I segnali: attenzione al logoramento

Ma quali sono i segnali che indicano lo scatto degli “orologi epigenetici”? «Come l’imbrunimento altera la qualità della mela, così i processi ossidativi causati dall’azione dei radicali liberi sull’organismo ci logorano, danneggiandone molecole (per esempio il DNA), tessuti (come la cute), organi (come il cervello) e apparati (per esempio quello cardiocircolatorio).

Poi c’è l’infiammazione, quella cronica, subdola che ci logora “dietro le spalle”, un altro meccanismo chiave», spiega Galimberti. «L’infiammazione cronica può essere paragonata a quegli incendi accesi nell’organismo che quest’ultimo stenta a dominare, così che giorno dopo giorno finisce con il logorarsi e con l’invecchiare».

La formazione delle “cellule zombie”

Ma non finisce qui: «Occorre anche ricordare la senescenza cellulare, uno stato di arresto permanente del ciclo cellulare, in cui le cellule perdono la capacità di dividersi, ma rimangono metabolicamente attive.
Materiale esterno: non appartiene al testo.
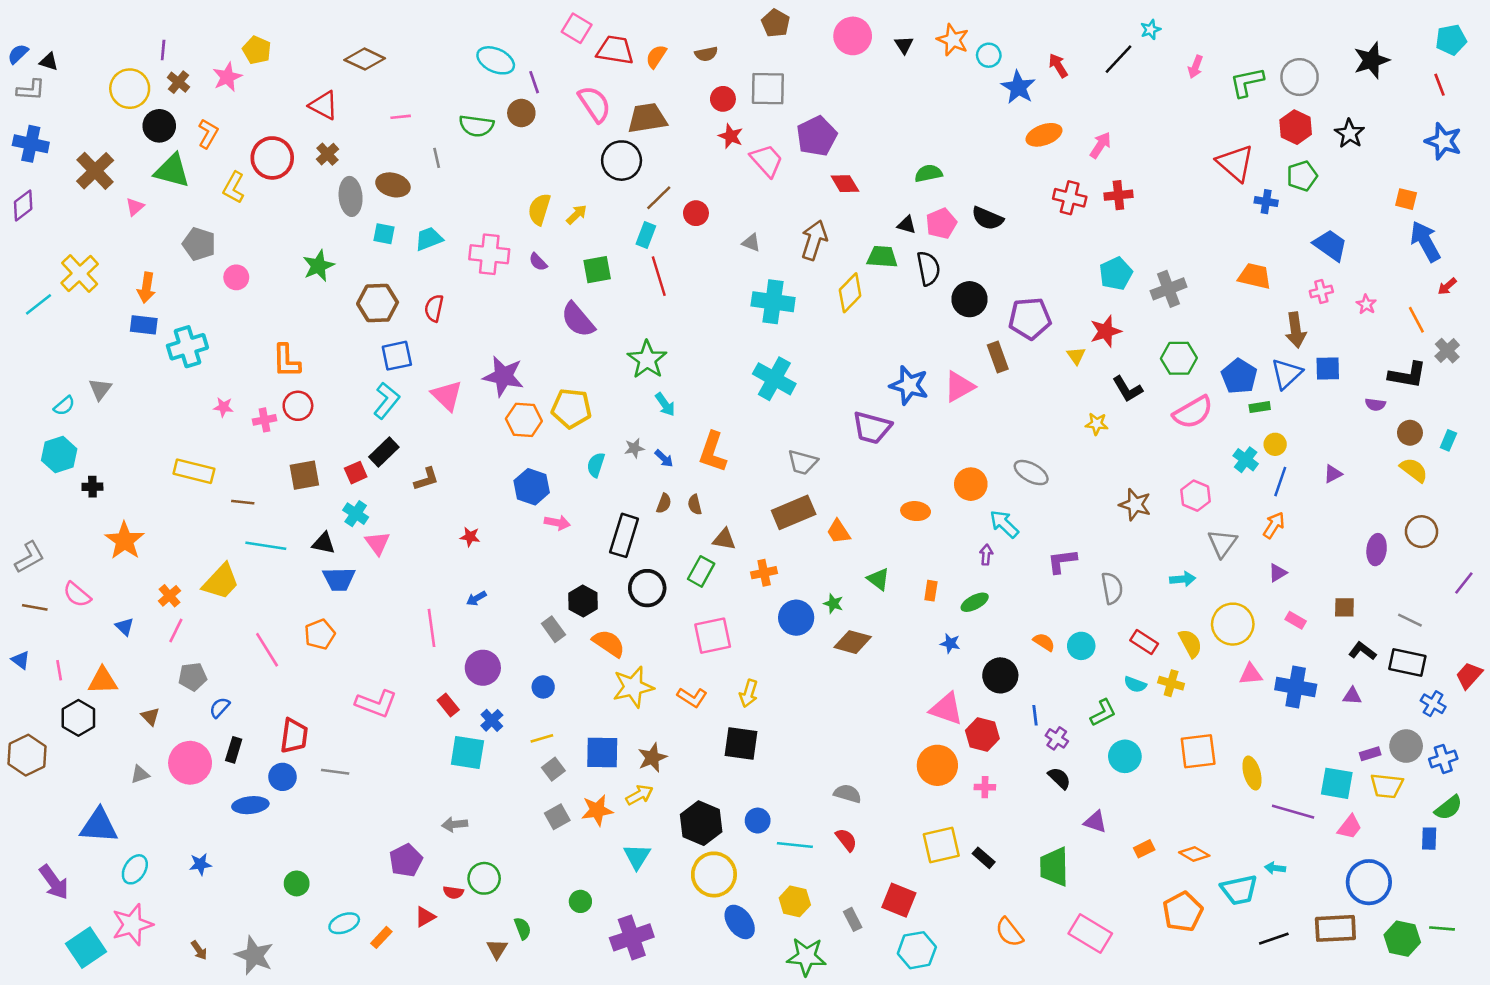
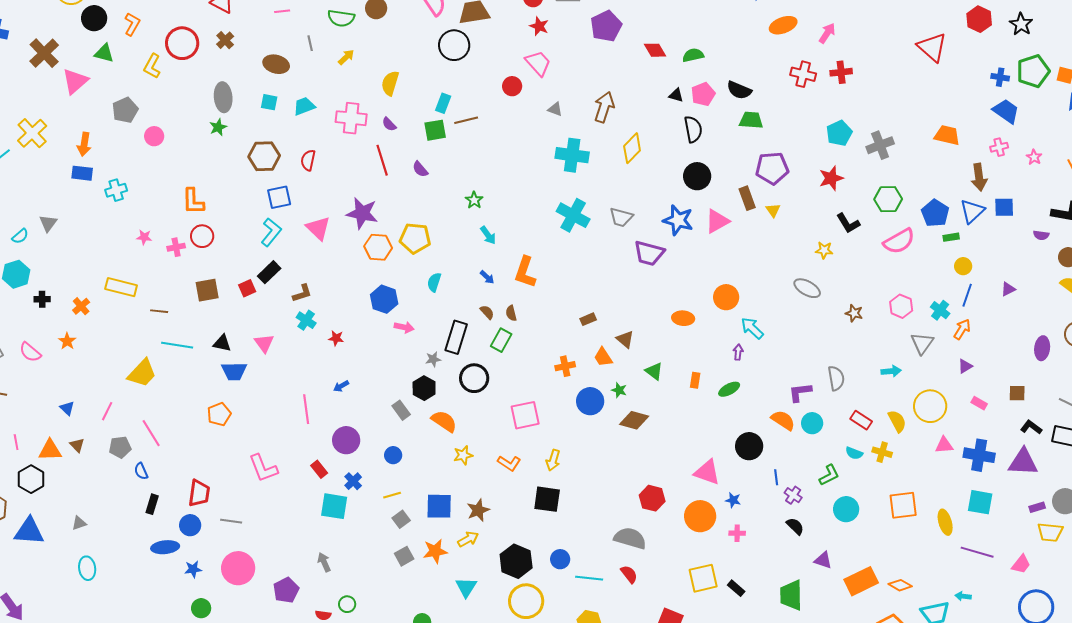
pink trapezoid: (767, 161) -> (538, 63), moved
green triangle: (172, 171) -> (104, 53), size x0.7
green pentagon: (1302, 176) -> (1033, 71), moved, size x1.4
red diamond: (845, 184) -> (655, 50), moved
gray ellipse: (351, 196) -> (223, 97), moved
brown line: (659, 198) -> (466, 120), moved, turned 30
blue cross: (1266, 202) -> (1000, 77), moved
pink triangle: (135, 207) -> (75, 81), size x1.8
yellow arrow: (577, 214) -> (346, 57), moved
cyan rectangle: (646, 235) -> (443, 103), moved
gray pentagon: (199, 244) -> (125, 110), turned 30
green trapezoid: (882, 257) -> (751, 120), moved
green star: (318, 266) -> (218, 127), size x0.7
red line: (659, 276) -> (382, 160), moved
black circle: (969, 299) -> (697, 176), moved
purple semicircle: (578, 320) -> (420, 169), size x0.6
cyan cross: (187, 347) -> (116, 190), size x0.7
yellow triangle: (1076, 356) -> (773, 210), moved
green star: (647, 360) -> (474, 200), size x0.6
gray star: (634, 448) -> (433, 359), moved
cyan cross: (1246, 460) -> (940, 310), moved
gray trapezoid: (803, 462) -> (621, 217), moved
gray ellipse: (1031, 473) -> (807, 288), moved
brown semicircle: (664, 503) -> (487, 312), turned -63
brown star: (1135, 505) -> (854, 313), size x0.7
brown rectangle: (794, 512) -> (588, 319), size x0.5
cyan cross: (356, 514) -> (306, 320), moved
orange trapezoid: (839, 532) -> (603, 357), moved
brown triangle: (724, 539) -> (625, 339), moved, turned 30
orange star: (125, 541) -> (67, 341), size x0.6
purple L-shape: (1062, 561) -> (800, 392), moved
green rectangle: (701, 571) -> (501, 340), moved
pink semicircle: (77, 595) -> (30, 352), moved
orange cross: (170, 596) -> (81, 306), moved
orange semicircle: (1044, 642) -> (783, 420), size x1.4
blue star: (950, 643) -> (733, 500), moved
pink line: (267, 650) -> (151, 433), moved
yellow star: (633, 687) -> (463, 455), size x0.6
purple triangle: (1352, 696) -> (1023, 462), size x2.0
pink L-shape: (376, 704) -> (263, 468), turned 48
blue semicircle: (220, 708) -> (141, 471), turned -66
brown triangle: (150, 717) -> (77, 445), moved
red hexagon: (982, 735) -> (652, 498), moved
pink circle: (190, 763) -> (238, 568), moved
cyan square: (1337, 783) -> (980, 502), moved
gray semicircle: (848, 794) -> (630, 538), size x1.5
gray arrow: (455, 824) -> (324, 562), turned 72
blue triangle: (99, 826) -> (29, 531), moved
orange rectangle: (1144, 849) -> (861, 581), size x2.0
blue star: (200, 864) -> (193, 569), moved
cyan ellipse: (135, 869) -> (87, 568), moved, turned -40
green circle: (484, 878) -> (347, 604), size x0.7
Diventano le cosiddette “cellule zombie” – spiega l’esperto di longevity – Occupano spazio vitale, che altrimenti sarebbe utilizzato da cellule più giovani e funzionali e in più producono tossine metaboliche e infiammazione. Tutti processi che stabiliscono anno dopo anno interconnessioni tra loro, alimentandosi a vicenda; veri e propri circoli viziosi che, se non ostacolati, portano all’invecchiamento».

Come rallentare l’invecchiamento

Viene da chiedersi quale sia e se ci sia un segreto della longevità: «I centenari italiani, che ho contribuito a studiare, possono essere considerati un modello di longevità che combina diversi fattori: una mentalità positiva volta alla socialità (senso di appartenenza, coinvolgimento attivo e senso dei valori della famiglia) e alla convivialità (stare tra e con gli altri e mantenere sempre la capacità di sorridere e ridere), una dieta mediterranea frugale adattata ai bioritmi (colazione ricca e cena leggera consumata il più presto possibile e a orari sempre regolari) e ricca dei cosiddetti superfood e ovviamente uno stile di vita attivo basato su un’attività fisica regolare».

Agire laddove possibile

«Il vero segreto per rallentare l’invecchiamento è quindi dato dall’agire sui fattori modificabili, quindi su come viviamo, cosa mangiamo, quanto ci muoviamo e come ci proteggiamo dall’esposoma (l’impatto con l’ambiente e le sue aggressioni). In questo contesto, gli orologi epigenetici ci aiutano a capire non solo quanto stiamo invecchiando, ma anche come farlo meglio, individuando gli interventi più efficaci per rallentare il processo e favorire una longevità in salute», aggiunge Galimberti.

Quali organi invecchiano prima

Intanto lo studio cinese ha indagato quali sarebbero gli organi che invecchiano prima: le variazioni principali sono state osservate a carico dell’aorta, così come di milza e pancreas, un organo il cui ruolo è fondamentale per la produzione di enzimi e ormoni necessari ad assorbire i nutrienti. Non è un caso che proprio a cavallo dei 50 anni inizino a diminuire potenza, equilibrio, resistenza e coordinazione, secondo i ricercatori. A ulteriore prova hanno effettuato, infatti, test su topi giovani ai quali era stata iniettata una proteina di esemplari anziani: i primi avevano mostrato subito segni di debolezza tipici di una età più matura.

Allo studio, un atlante delle proteine

Uno degli scopi dei ricercatori è di mettere a punto un atlante completo delle proteine, che mostri i cambiamenti che possono avvenire nell’essere umano nell’arco di 50 anni «chiarendo i meccanismi alla base dello squilibrio proteico nei vari organi e tessuti», hanno annunciato i ricercatori. «Queste intuizioni potrebbero agevolare lo sviluppo di interventi mirati contro l’invecchiamento e le malattie ad esso correlate aprendo la strada al miglioramento della salute degli anziani».